### ACTIVITY
Your answer should be only the lines below from the one with "Volledig waterdicht" to the one with "metus natoque orci nisi cras.", repeated exactly, ends included.
━━━ DATA SHOWN ━━━
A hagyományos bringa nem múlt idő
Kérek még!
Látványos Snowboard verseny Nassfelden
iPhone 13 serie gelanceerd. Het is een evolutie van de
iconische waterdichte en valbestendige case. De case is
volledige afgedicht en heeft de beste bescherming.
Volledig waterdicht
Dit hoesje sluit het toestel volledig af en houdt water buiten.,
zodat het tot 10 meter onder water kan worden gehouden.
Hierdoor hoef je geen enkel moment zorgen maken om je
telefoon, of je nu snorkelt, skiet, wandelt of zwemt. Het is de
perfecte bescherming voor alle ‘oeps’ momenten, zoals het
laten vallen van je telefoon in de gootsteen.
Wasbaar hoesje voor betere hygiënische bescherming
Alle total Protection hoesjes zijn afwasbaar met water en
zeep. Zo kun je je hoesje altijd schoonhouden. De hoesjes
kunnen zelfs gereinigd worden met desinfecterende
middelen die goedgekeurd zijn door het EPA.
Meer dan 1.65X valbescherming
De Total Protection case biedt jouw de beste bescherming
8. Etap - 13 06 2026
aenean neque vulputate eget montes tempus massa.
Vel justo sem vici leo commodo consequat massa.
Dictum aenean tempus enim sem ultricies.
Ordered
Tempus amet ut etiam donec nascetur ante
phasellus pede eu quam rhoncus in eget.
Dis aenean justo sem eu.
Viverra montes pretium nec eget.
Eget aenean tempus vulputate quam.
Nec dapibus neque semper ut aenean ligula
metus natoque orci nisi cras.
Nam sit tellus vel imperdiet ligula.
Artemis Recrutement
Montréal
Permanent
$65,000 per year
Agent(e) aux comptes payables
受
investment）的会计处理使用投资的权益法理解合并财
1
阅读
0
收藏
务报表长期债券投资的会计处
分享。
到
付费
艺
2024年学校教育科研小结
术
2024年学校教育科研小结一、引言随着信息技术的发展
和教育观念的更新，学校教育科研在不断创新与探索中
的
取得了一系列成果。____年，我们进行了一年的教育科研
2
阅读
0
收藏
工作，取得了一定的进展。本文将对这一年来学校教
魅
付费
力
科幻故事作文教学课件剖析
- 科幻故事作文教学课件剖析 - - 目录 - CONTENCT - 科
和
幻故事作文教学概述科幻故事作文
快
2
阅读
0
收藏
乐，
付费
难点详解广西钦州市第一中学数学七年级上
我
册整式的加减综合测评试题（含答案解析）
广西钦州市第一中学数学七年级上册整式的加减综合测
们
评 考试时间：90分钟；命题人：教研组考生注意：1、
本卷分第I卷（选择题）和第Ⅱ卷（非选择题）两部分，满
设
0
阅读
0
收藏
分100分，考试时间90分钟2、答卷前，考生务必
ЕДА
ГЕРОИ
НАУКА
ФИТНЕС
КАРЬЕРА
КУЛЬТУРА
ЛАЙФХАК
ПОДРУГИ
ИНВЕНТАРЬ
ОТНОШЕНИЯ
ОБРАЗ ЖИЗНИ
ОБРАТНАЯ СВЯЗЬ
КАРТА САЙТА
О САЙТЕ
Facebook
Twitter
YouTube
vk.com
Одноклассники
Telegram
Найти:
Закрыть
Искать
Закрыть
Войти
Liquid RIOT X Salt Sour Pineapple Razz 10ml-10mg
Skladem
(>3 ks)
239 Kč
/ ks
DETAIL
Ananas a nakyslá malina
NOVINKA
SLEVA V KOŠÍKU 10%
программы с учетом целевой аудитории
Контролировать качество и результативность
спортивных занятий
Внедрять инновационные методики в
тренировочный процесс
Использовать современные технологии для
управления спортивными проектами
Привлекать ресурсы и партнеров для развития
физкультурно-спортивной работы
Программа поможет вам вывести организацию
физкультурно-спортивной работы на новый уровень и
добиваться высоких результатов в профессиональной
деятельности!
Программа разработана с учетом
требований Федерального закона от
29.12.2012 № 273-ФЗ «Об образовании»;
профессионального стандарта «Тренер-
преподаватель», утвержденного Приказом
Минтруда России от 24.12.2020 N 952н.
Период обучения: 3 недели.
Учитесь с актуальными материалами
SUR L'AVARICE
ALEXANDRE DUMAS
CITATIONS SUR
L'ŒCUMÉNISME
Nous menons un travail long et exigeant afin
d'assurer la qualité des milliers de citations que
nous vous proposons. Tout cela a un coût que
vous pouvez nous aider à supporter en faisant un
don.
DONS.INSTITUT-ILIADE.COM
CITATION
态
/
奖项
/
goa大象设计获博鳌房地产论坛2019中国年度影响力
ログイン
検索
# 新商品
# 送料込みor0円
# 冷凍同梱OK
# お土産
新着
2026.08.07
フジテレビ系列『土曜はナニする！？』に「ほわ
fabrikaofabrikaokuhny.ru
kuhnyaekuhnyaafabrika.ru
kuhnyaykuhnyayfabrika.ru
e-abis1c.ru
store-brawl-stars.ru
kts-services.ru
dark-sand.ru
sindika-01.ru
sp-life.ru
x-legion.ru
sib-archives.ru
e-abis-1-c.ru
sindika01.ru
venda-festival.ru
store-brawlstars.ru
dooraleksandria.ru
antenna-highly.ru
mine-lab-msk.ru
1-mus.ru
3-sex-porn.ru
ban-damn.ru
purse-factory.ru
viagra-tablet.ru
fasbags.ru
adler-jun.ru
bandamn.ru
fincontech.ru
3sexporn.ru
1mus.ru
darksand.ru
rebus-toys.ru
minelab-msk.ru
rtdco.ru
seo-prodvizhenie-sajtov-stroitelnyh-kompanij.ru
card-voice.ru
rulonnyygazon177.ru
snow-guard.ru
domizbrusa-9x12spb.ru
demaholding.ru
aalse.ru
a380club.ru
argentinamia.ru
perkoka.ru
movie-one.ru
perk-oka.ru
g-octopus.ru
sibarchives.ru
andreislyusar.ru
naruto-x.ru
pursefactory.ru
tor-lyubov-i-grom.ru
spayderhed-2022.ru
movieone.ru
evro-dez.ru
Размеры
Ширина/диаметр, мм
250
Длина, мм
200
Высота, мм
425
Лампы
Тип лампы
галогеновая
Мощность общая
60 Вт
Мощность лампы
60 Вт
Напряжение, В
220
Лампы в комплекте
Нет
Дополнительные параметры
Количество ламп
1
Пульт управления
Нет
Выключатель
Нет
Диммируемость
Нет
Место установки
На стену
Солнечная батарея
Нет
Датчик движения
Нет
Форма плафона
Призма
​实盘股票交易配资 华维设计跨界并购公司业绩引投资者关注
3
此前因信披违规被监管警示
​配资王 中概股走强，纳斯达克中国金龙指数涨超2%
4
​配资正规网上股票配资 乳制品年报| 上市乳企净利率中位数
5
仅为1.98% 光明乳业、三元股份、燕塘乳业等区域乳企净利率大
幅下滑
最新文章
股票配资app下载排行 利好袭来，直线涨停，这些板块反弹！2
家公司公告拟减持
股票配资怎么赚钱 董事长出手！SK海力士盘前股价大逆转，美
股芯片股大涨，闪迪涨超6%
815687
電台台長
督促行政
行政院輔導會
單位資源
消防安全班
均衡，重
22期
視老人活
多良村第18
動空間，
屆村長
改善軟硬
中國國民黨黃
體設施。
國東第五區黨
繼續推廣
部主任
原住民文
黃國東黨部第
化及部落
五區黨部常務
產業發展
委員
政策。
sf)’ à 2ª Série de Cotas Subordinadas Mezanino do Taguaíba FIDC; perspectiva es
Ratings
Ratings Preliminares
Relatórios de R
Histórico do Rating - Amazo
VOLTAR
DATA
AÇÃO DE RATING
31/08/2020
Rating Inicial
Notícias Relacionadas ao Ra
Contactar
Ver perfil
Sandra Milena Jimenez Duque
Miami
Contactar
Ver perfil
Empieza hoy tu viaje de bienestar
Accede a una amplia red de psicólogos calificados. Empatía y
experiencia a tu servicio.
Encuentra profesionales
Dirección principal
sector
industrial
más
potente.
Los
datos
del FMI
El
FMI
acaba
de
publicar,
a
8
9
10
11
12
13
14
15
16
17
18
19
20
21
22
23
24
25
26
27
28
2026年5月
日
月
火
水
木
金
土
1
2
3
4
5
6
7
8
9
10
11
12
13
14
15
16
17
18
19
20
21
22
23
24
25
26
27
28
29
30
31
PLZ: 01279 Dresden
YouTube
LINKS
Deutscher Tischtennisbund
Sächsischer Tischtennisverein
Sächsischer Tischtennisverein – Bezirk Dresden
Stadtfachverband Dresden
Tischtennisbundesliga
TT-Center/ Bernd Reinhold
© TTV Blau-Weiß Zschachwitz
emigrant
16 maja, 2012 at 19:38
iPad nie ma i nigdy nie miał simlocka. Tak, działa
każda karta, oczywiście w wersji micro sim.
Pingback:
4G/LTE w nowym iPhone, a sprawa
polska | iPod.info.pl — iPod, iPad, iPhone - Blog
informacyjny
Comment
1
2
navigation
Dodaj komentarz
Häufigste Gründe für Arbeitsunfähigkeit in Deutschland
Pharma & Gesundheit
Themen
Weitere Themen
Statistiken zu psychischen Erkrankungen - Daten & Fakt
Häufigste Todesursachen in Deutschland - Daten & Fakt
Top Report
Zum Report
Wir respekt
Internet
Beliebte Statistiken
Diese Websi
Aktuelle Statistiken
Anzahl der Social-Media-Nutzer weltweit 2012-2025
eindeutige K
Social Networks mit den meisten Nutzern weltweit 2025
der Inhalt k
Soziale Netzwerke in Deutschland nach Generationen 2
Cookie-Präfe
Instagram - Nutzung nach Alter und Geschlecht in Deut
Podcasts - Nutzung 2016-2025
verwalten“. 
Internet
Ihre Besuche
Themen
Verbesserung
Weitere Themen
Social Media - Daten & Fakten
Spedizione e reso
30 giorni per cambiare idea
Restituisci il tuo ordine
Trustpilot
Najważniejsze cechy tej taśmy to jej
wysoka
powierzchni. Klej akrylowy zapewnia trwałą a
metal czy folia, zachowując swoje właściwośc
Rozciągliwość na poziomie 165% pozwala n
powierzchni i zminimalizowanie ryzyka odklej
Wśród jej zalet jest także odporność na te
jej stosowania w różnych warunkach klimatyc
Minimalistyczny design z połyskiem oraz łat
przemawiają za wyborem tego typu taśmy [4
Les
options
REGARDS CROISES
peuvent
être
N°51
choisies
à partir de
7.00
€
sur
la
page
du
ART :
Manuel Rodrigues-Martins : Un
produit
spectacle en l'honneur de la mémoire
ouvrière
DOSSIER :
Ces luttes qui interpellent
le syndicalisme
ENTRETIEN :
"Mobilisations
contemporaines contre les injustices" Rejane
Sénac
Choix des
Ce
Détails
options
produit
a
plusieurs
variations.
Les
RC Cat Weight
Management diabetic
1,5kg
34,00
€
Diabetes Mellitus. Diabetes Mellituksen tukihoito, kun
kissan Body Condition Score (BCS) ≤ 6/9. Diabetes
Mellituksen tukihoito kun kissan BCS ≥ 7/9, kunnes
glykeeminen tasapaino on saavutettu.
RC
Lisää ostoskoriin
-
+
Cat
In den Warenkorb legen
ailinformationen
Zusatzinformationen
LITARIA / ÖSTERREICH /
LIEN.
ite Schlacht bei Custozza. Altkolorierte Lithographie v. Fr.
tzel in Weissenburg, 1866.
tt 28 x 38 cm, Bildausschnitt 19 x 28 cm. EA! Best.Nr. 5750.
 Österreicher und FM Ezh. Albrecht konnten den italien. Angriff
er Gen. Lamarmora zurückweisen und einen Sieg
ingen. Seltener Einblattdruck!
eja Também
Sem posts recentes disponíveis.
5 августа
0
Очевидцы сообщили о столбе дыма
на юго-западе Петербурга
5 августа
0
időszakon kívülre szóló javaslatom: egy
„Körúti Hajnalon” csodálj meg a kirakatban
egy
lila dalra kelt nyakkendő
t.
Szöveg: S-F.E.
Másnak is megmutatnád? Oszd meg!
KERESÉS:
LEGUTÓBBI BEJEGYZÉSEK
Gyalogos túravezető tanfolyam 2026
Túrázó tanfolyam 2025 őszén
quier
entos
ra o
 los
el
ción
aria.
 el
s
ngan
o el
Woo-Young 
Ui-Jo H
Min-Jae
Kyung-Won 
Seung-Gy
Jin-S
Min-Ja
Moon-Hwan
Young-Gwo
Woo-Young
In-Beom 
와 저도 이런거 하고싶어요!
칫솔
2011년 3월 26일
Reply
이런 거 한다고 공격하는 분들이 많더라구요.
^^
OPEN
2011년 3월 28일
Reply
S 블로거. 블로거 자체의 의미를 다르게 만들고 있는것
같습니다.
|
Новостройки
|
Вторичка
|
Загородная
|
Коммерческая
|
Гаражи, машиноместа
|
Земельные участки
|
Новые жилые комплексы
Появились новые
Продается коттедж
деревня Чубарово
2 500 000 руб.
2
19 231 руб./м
━━━
### EXERCISE RESPONSE
Volledig waterdicht
Dit hoesje sluit het toestel volledig af en houdt water buiten.,
zodat het tot 10 meter onder water kan worden gehouden.
Hierdoor hoef je geen enkel moment zorgen maken om je
telefoon, of je nu snorkelt, skiet, wandelt of zwemt. Het is de
perfecte bescherming voor alle ‘oeps’ momenten, zoals het
laten vallen van je telefoon in de gootsteen.
Wasbaar hoesje voor betere hygiënische bescherming
Alle total Protection hoesjes zijn afwasbaar met water en
zeep. Zo kun je je hoesje altijd schoonhouden. De hoesjes
kunnen zelfs gereinigd worden met desinfecterende
middelen die goedgekeurd zijn door het EPA.
Meer dan 1.65X valbescherming
De Total Protection case biedt jouw de beste bescherming
8. Etap - 13 06 2026
aenean neque vulputate eget montes tempus massa.
Vel justo sem vici leo commodo consequat massa.
Dictum aenean tempus enim sem ultricies.
Ordered
Tempus amet ut etiam donec nascetur ante
phasellus pede eu quam rhoncus in eget.
Dis aenean justo sem eu.
Viverra montes pretium nec eget.
Eget aenean tempus vulputate quam.
Nec dapibus neque semper ut aenean ligula
metus natoque orci nisi cras.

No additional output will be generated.